Faithful 32x

Faithful 32x

2M Downloads

What about optimizing images?

K0-RR opened this issue · 13 comments

commented

Hello, my plan was to fork Compliance assets repositories and after lossless compression submit PRs but I figured I would ask first what do You think about it.

There is no downside to this and the resource pack size will just get smaller. The easiest way to achieve this would be to just use GitHub Imgbot as it doesn't require any actions from You other than adding it to the repo with one or two clicks. Imgbot however doesn't do the job as good (still better than nothing) as the tools I use: Leanify and Oxipng.

Can I proceed or do You prefer to do it by yourself / not interested at all?

commented

The command for enabling recursive mode is -r (--recursive), similarly to other command-line programs
The full command I use is oxipng -arZ -o max --strip all --fix /path/to/the/dir (well I also use -v for verbose mode)

For Leanify (compiled from the source because the dev refuses to release a new version for no reason) I just use leanify -p /path/to/directory and the results will be the same or better. Leanify can break other files than image ones, like xml.

commented

I have tried using Oxipng myself once, but I couldn't find a way to compress images in all folders at once. So if you could show me that I would really appreciate it for future use.

commented

That might be a great idea.

I developped a small tool a few years ago that basically runs all the png files in a folder through google's ZopfliPNG.

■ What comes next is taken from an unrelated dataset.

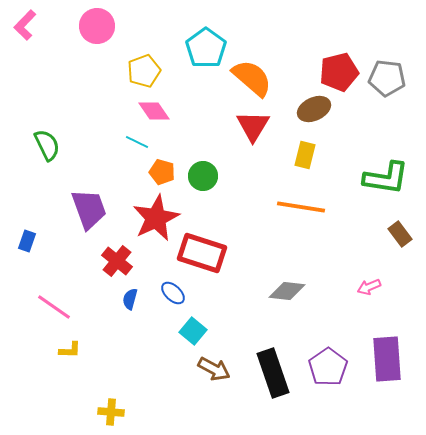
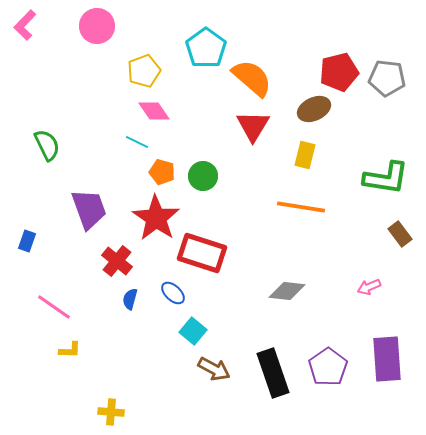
red star: rotated 12 degrees counterclockwise
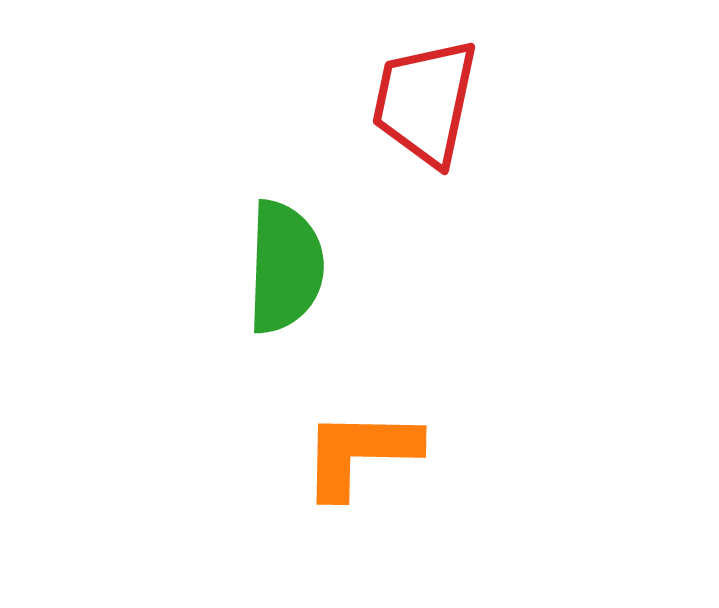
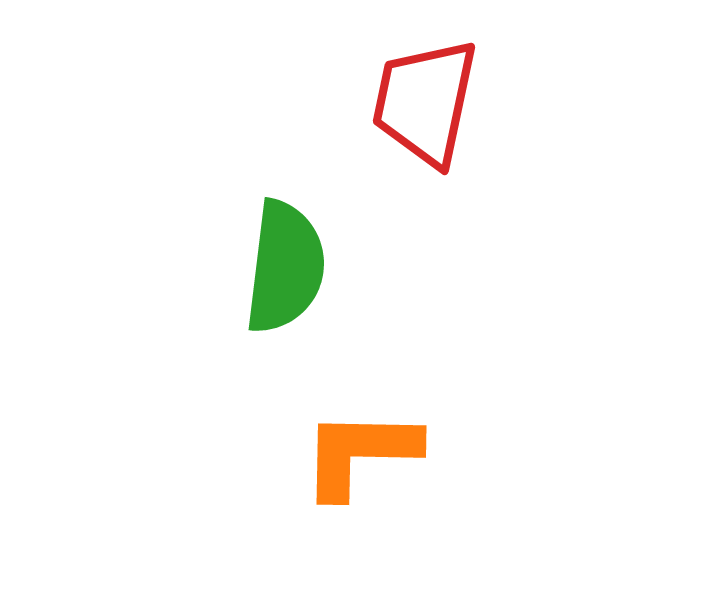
green semicircle: rotated 5 degrees clockwise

When running this tool on Faithful-Java-32x, the size went from 5.67 MB to 1.94 MB(!)
With Faithful-Java-64x, the size went from 7.58 MB to 5.33 MB.

Also, it seems that some of the textures (acacia_door_bottom.png for example) have fully transparent pixels that have different values in their rgb channels, taking unnecessary space.

commented

We just tried this out and found that it absolutely breaks Bedrock and Java 1.12 and below. So yeah, I don't think this is feasible

commented

Alright, so we keep all pixel data.

  1. Do we need to keep metadata?
    Most of it is pointless information, but some metadata like sRGB profile (if used) may change the final result.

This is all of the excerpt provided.